Her training would be another story. The hotel’s gym was crap—mostly some cardio equipment and a tight floor space and light DB’s that only went up to about 25 lbs. Also, given she would be working long and unpredictable hours, she didn’t think she could get to a real commercial gym regularly.

“No problem!” was my answer.

You see this client was very highly motivated in real terms. She had already proven that to me. (This is important for making training in non-traditional ways work.)

I assigned her the stair climbing 3 days per week right there in her own hotel, and on two other optional days per week, she did my Dumbbell Matrix for three to four rounds at an intermediate level.

At about 8-10 weeks she wrote me absolutely thrilled by how much her body was changing, particularly her legs and glutes. She was beyond thrilled!

But then, a few weeks later she wrote me, concerned about a new dilemma.

Her job training was finally over. And they were sending her home. And of course she was glad to be going home. Her new dilemma was that she was so beyond thrilled with her transformation results from the staircase climbing workouts, she didn’t want to give them up! And the closest high rise building she could get access to back home was a good 15 minutes’ drive for her.

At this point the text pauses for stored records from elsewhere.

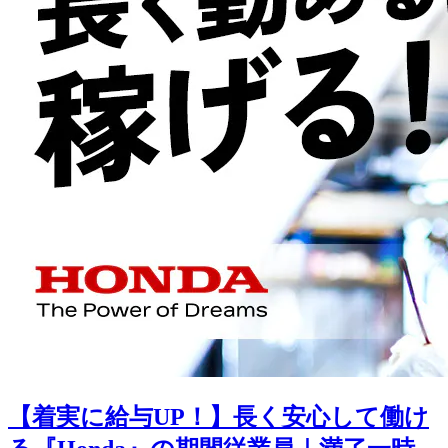
【着実に給与UP！】長く安心して働け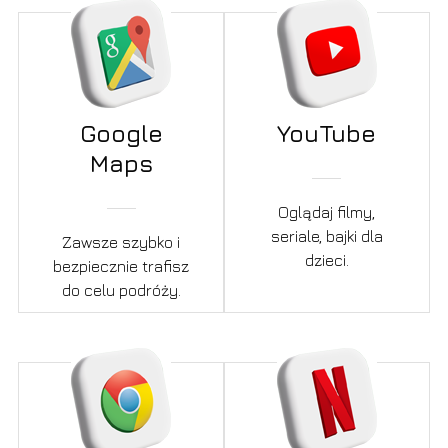
Google
YouTube
Maps
Oglądaj filmy,
seriale, bajki dla
Zawsze szybko i
dzieci.
bezpiecznie trafisz
do celu podróży.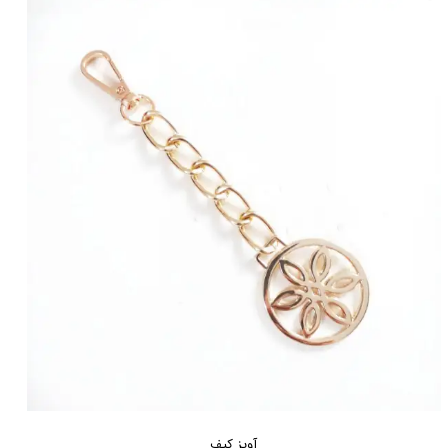
آویز کیف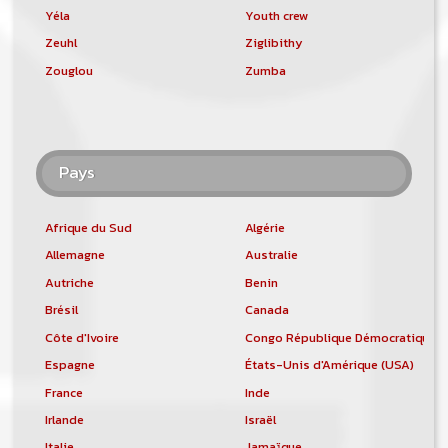
Yéla
Youth crew
Zeuhl
Ziglibithy
Zouglou
Zumba
Pays
Afrique du Sud
Algérie
Allemagne
Australie
Autriche
Benin
Brésil
Canada
Côte d'Ivoire
Congo République Démocratique
Espagne
États-Unis d'Amérique (USA)
France
Inde
Irlande
Israël
Italie
Jamaïque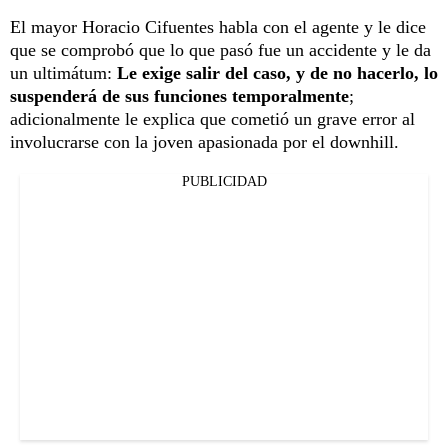
El mayor Horacio Cifuentes habla con el agente y le dice
que se comprobó que lo que pasó fue un accidente y le da
un ultimátum:
Le exige salir del caso, y de no hacerlo, lo
suspenderá de sus funciones temporalmente
;
adicionalmente le explica que cometió un grave error al
involucrarse con la joven apasionada por el downhill.
PUBLICIDAD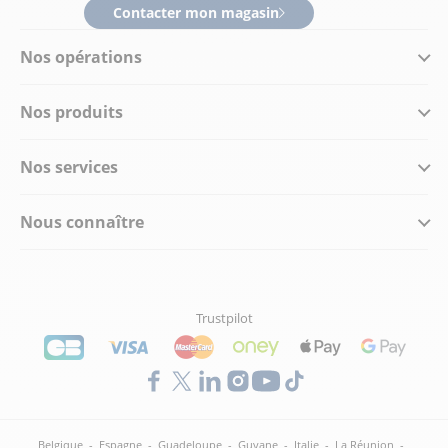
Contacter mon magasin
Nos opérations
Nos produits
Nos services
Nous connaître
Trustpilot
Belgique
-
Espagne
-
Guadeloupe
-
Guyane
-
Italie
-
La Réunion
-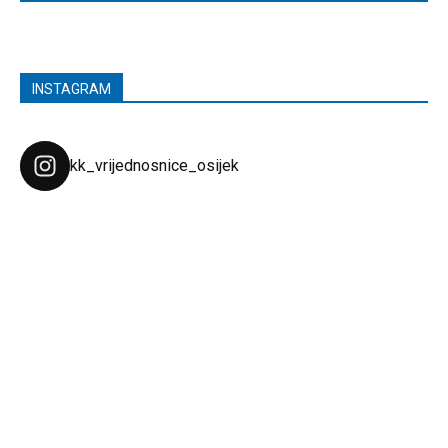
INSTAGRAM
kk_vrijednosnice_osijek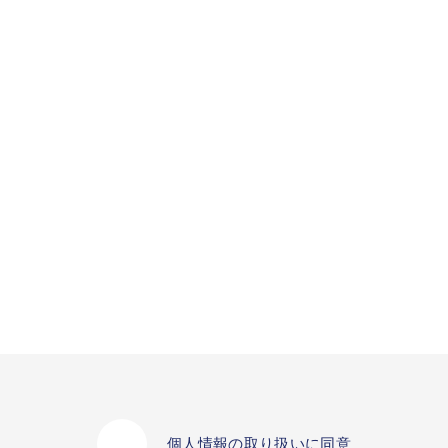
個人情報の取り扱いに同意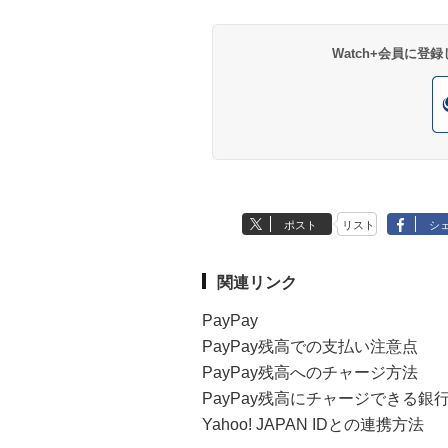
Watch+会員に
ポスト
リスト
シ
関連リンク
PayPay
PayPay残高での支払い注意点
PayPay残高へのチャージ方法
PayPay残高にチャージできる銀
Yahoo! JAPAN IDとの連携方法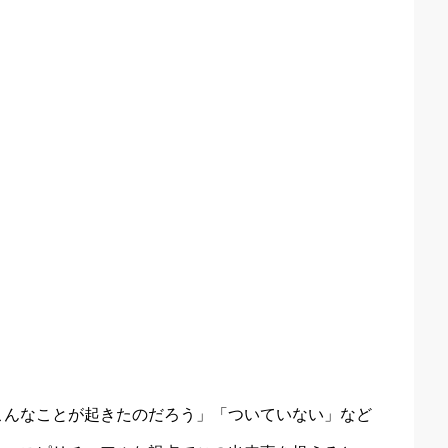
こんなことが起きたのだろう」「ついていない」など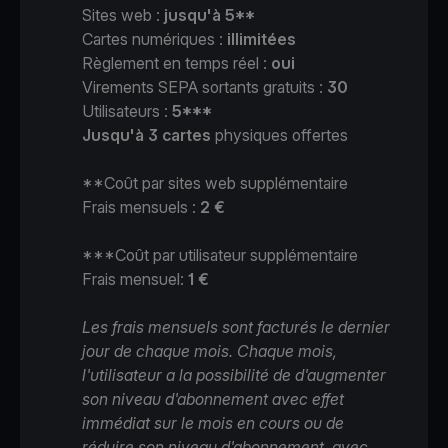
Sites web :
jusqu'à 5**
Cartes numériques :
illimitées
Règlement en temps réel :
oui
Virements SEPA sortants gratuits :
30
Utilisateurs :
5***
Jusqu'à 3 cartes
physiques offertes
**Coût par sites web supplémentaire
Frais mensuels :
2 €
***Coût par utilisateur supplémentaire
Frais mensuel:
1
€
Les frais mensuels sont facturés le dernier
jour de chaque mois. Chaque mois,
l'utilisateur a la possibilité de d'augmenter
son niveau d'abonnement avec effet
immédiat sur le mois en cours ou de
réduire son niveau d'abonnement avec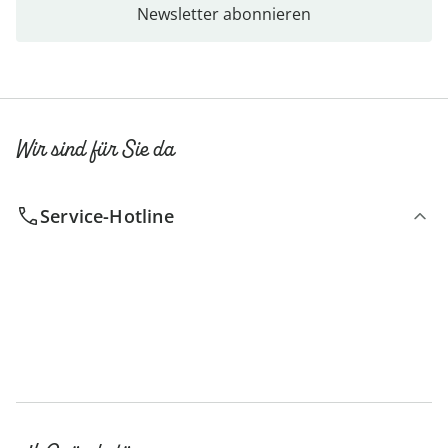
Newsletter abonnieren
Wir sind für Sie da
Service-Hotline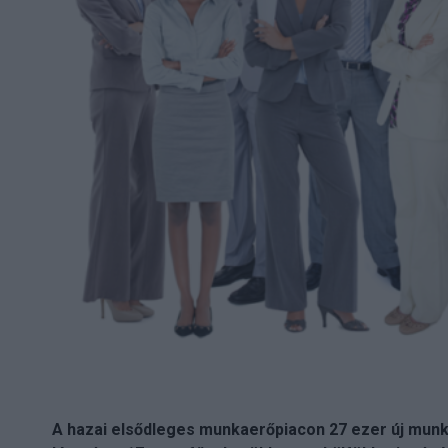
A hazai elsődleges munkaerőpiacon 27 ezer új munkah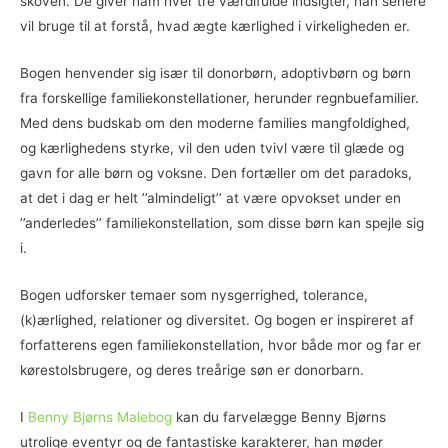
skoven. De giver ham hver tre værdifulde indsigter, han senere
vil bruge til at forstå, hvad ægte kærlighed i virkeligheden er.
Bogen henvender sig især til donorbørn, adoptivbørn og børn
fra forskellige familiekonstellationer, herunder regnbuefamilier.
Med dens budskab om den moderne families mangfoldighed,
og kærlighedens styrke, vil den uden tvivl være til glæde og
gavn for alle børn og voksne. Den fortæller om det paradoks,
at det i dag er helt ’’almindeligt’’ at være opvokset under en
’’anderledes’’ familiekonstellation, som disse børn kan spejle sig
i.
Bogen udforsker temaer som nysgerrighed, tolerance,
(k)ærlighed, relationer og diversitet. Og bogen er inspireret af
forfatterens egen familiekonstellation, hvor både mor og far er
kørestolsbrugere, og deres treårige søn er donorbarn.
I
Benny Bjørns Malebog
kan du farvelægge Benny Bjørns
utrolige eventyr og de fantastiske karakterer, han møder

So she went from being concerned about losing all her progress before her trip, to being concerned about losing all her progress after her trip, because she loved the staircase climbing workouts so much!

Fitness Lesson: We always have options!

Conclusion

If you are ever traveling and you can stay in a high rise hotel, consider the staircase your gym!

It boggles my mind every time I travel and stay in a nice high rise hotel, how many people I see in the hotel gym on the treadmill or bike or whatever piece of cardio is there. Aside from using weights or resistance bands, they could be stairclimbing right in the same building.

If you can’t or you don’t want to train with weights, but you want to transformat your lower body and glutes, no other piece of equipment replaces climbing real stairs for fitness and for lower body sculpting. It’s not even close!

Just remember the three rules above. Start slow, progress slow, and you need at least 8 flights of stairs minimum to do this right.

Happy climbing! You’ll be glad you did, and at 12 weeks you won’t believe the difference.

Can you really achieve sculpted, athletic legs and glutes without weights? Try the above and get back to me.